又到尼斯來赴陽光之約,關鍵是沒有花粉過敏的陽光。善良的純潔的真誠的阿波羅。
很喜歡尼斯,尤其是冬、春兩季。有陽光藍天海,又不離開法國。這意味著:變化小,吃得好,騙子少。這三點加一起,幾乎就是一百分了。
問:羅馬好還是尼斯好?孩子說:尼斯好。
問:沒有鬥獸場也沒關係嗎?孩子說:沒關係,鬥獸場也沒什麽用。
格局小、眼界窄,這真是我的孩子,我所喜悅的。
今天我老母親也旅行。她有一個老朋友住在北部某鎮,已經眼盲,行動不便了。於是今天他們約了一行五人,由這老朋友的侄子開車,去看望這老朋友。發了照片給我,倆老太太攙著一個盲老太太,不鬆手,慢慢走。各自頭白,集體蹣跚。“訪舊半為鬼,驚呼熱中腸。” 見麵時不知有沒有流淚。“明日隔山嶽,世事兩茫茫。”分別時不知又有沒有唏噓。

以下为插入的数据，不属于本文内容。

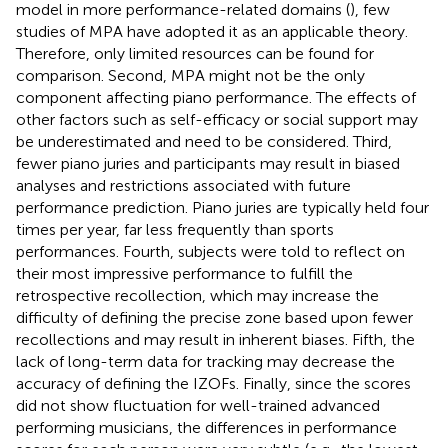
model in more performance-related domains (
), few
studies of MPA have adopted it as an applicable theory.
Therefore, only limited resources can be found for
comparison. Second, MPA might not be the only
component affecting piano performance. The effects of
other factors such as self-efficacy or social support may
be underestimated and need to be considered. Third,
fewer piano juries and participants may result in biased
analyses and restrictions associated with future
performance prediction. Piano juries are typically held four
times per year, far less frequently than sports
performances. Fourth, subjects were told to reflect on
their most impressive performance to fulfill the
retrospective recollection, which may increase the
difficulty of defining the precise zone based upon fewer
recollections and may result in inherent biases. Fifth, the
lack of long-term data for tracking may decrease the
accuracy of defining the IZOFs. Finally, since the scores
did not show fluctuation for well-trained advanced
performing musicians, the differences in performance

最近一位老先生去世了。有人問我是否要寫點什麽。我想了許久,心裏雖然蒼涼,卻似無話可說。翻來覆去隻有八個字:終究苦楚,畢竟須臾。
任何人的人生底色,無非這八個字。我們追隨陽光、飛翔、舞蹈,還要小心防止粘住翅膀的蠟被曬化。在安全的高度上對抗寒冷,用小確幸點綴苦楚和須臾。一酒一肉,都是撿漏。一眠一休,都是創收。